Geologic Field Methods
September and October are prime months for geologic field work, so the Geology Department makes good use of this time to do field work and excursions by scheduling numerous outings. The Geologic Field Methods class taught by Dr. Vollmer meets on Friday afternoons, and does observation, analysis and interpretation of geologic outcrops. In the class students learn field techniques required for professional geologic work. Many of these students will go on to take summer field courses for additional training in geologic field work, an essential skill for their professional careers.
A simple and useful technique for field measurement and surveying is pace-and-compass mapping. Here Allison, Ashley, Jimmy, Ashleigh, and Marion measure their paces by walking a 50 meter tape.
Here students Karin, Jared, James, Ashley, Max, and Marion practice taking measurements of the orientations (strike and dip) of bedding and cleavage planes, an essential skill for geologic mapping and three-dimensional interpretation of the bedrock structures.
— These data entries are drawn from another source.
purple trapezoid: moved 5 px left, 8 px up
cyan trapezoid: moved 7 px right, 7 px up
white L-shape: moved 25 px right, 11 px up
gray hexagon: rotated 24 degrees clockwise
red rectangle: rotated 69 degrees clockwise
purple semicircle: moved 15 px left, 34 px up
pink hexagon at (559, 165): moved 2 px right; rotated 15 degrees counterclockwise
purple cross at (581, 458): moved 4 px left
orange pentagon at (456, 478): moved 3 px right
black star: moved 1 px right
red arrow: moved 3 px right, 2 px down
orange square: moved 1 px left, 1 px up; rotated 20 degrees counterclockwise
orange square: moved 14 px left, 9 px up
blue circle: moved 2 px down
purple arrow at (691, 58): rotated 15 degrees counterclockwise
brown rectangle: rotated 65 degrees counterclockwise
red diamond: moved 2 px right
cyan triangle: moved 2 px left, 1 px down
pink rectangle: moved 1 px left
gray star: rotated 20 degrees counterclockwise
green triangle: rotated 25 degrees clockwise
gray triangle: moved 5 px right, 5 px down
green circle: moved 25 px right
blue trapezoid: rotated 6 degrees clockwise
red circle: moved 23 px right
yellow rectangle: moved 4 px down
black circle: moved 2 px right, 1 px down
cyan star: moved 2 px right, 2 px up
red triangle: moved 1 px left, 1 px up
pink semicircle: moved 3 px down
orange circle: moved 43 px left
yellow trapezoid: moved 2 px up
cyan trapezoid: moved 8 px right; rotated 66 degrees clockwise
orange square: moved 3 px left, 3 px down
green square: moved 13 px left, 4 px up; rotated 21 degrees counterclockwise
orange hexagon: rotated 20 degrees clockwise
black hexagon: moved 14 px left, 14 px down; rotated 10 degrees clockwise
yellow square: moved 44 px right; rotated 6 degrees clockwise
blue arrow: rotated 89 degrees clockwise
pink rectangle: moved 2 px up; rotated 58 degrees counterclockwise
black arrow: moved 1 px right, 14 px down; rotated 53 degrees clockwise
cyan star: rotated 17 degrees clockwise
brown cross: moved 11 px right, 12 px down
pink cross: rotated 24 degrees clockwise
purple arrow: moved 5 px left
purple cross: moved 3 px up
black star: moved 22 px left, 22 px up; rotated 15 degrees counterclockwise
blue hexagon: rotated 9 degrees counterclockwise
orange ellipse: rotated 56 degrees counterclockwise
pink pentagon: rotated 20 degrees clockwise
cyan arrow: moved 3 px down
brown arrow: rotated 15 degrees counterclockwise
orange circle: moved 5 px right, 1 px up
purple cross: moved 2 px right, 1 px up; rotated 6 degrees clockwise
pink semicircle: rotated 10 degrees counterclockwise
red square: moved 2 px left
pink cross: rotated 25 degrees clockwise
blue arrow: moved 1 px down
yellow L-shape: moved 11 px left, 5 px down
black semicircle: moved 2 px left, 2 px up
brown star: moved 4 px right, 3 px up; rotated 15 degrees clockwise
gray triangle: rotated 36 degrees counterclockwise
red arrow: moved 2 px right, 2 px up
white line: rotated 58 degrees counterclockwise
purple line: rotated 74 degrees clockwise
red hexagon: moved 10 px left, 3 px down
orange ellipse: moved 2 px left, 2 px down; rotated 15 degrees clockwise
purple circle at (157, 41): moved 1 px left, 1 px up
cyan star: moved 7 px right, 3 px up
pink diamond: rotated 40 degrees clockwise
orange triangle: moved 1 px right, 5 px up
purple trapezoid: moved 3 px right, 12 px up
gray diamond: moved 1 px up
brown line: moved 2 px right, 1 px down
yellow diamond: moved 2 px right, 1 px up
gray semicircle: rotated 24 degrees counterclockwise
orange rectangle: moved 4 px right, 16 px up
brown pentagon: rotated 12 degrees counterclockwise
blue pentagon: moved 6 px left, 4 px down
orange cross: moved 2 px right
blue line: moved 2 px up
A Brunton pocket transit, a tool the students must all master, is used for measuring rock strata orientations, as well as locating oneself on a topographic map. The geologic map of the New Paltz area, with the Shawangunk Ridge at upper left and the Hudson River at right, serves as a backdrop.
A Silva Ranger compass, a Scandinavian designed compass for military and orienteering use, is also used by the students for geologic use.